Shiro Games
- Native name: Shiro Games
- Company type: Private
- Industry: Video games
- Founded: 2012; 14 years ago in Bordeaux, France
- Founders: Sebastien Vidal and Nicolas Cannasse
- Headquarters: Bordeaux, France
- Area served: Worldwide
- Products: Evoland, Evoland 2
- Website: shirogames.com

= Shiro Games =

French video game developer

Shiro Games is a video game development company based in Bordeaux, France. The company was founded in 2012 by Sebastien Vidal and Nicolas Cannasse, and developed the Evoland series and Dune: Spice Wars.

== History ==
In 2013 Shiro Games announced that they would be developing a game titled Until Dark, which they described as a "cooperative exploration game" in a vast and mysterious world. In 2014 Shiro Games announced through the game's official website that they had stalled development due to their lack of satisfaction with the game's current design and that they would try to revisit the game as time allowed. Shiro started third-party publishing label Shiro Unlimited in 2023. It received funding from Cathay Capital in October 2022.
== Games ==

=== Evoland ===

Evoland was initially conceived as a game for the 24th Ludum Dare in 2012. As the theme for that year's competition was "evolution", Vidal and Cannasse chose to have game play change as the player progresses, to reflect on the evolution and history of video game RPGs. As a result, the game was chosen as the winner for the 24th Ludum Dare.

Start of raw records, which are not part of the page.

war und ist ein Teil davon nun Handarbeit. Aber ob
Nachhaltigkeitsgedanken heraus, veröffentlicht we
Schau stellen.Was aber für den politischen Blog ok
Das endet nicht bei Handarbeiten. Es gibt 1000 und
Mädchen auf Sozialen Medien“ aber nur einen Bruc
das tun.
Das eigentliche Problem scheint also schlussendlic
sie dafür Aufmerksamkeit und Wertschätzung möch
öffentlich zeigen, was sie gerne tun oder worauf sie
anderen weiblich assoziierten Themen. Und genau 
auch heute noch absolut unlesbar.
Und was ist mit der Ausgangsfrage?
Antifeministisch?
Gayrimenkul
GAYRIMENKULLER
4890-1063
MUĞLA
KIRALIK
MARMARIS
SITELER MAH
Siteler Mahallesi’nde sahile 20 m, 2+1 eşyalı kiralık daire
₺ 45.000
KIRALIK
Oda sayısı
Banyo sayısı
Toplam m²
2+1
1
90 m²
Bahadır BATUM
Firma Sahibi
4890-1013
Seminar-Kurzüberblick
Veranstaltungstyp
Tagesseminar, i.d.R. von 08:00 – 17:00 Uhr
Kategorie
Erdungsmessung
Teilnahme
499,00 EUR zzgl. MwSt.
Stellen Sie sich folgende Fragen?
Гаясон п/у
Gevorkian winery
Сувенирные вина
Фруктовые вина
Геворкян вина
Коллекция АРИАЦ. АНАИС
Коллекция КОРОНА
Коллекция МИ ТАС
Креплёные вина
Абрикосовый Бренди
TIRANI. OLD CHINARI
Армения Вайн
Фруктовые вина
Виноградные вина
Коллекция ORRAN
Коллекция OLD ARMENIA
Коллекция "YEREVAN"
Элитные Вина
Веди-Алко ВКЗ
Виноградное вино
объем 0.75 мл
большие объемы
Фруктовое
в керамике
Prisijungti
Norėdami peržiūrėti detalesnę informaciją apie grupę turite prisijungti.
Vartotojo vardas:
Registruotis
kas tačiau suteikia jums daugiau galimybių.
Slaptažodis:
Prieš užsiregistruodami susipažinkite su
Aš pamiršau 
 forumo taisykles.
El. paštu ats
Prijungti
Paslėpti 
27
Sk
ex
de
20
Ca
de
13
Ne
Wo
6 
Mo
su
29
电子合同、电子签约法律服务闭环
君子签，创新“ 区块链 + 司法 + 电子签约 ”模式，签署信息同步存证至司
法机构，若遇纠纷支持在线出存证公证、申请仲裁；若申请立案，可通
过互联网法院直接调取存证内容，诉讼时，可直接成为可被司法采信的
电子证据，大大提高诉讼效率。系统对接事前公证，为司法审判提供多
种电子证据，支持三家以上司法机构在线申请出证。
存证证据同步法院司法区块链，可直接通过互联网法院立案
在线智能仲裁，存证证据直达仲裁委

The following year an expanded version of Evoland was released for the PC via Steam, which added a longer player time and new bosses. On Metacritic Evoland holds a rating of 61 based on reviews from 27 critics, which indicates "mixed or average reviews". Destructoid gave the game a rating of 7.5 out of 10, writing "A solid game that definitely has an audience. Might lack replay value, could be too short or there are some hard-to-ignore faults, but the experience is fun."

=== Evoland 2 ===

In 2014 Shiro Games announced that they were working on a sequel to Evoland entitled Evoland 2: A Slight Case of Spacetime Continuum Disorder. The game would follow the same game play and format as the first game while introducing a more complex history, new forms of gameplay, and less linearity than its predecessor. The game was released on 25 August 2015.

=== Northgard ===

Inspired by Nordic mythology, Northgard is a real-time strategy game where a Viking clan tries to take control over a wild continent. The game was first released on PC on 7 March 2018. Console versions followed with releases on the Xbox One on 24 September 2019, Nintendo Switch on 26 September 2019, and PlayStation 4 on 3 October 2019. Mobile versions were released for iOS devices on 13 April 2021, and Android devices on 23 August 2021.

=== Darksburg ===
In 2018 at Gamescom, Shiro Games announced the development of Darksburg, a cooperative survival game in a fantasy medieval setting. The early access version was released in February 2020.

=== Wartales ===

Wartales is a medieval open world role-playing game with turn-based combat in which the player leads a group of mercenaries. It was initially announced at E3 2021 and appeared in its PC Gaming Show event. It was released for early access on 1 December 2021, and was released on 12 April 2023. The game was previously available only for Microsoft Windows; however a version for Nintendo Switch released on 14 September 2023 and a version for Xbox Series X/S released on 31 October 2023. By February 2022 (two months after the game's early access release), Wartales sold 100,000 units.

=== Dune: Spice Wars ===

In late 2021, shortly after the release of Denis Villeneuve's Dune movie adaptation, Shiro Games announced that they had been working on a real-time 4X strategy game based on the Dune universe. The game, developed by Shiro Games and published by Funcom, released for early access on the Steam platform on 26 April 2022 and had its full release on 14 September 2023.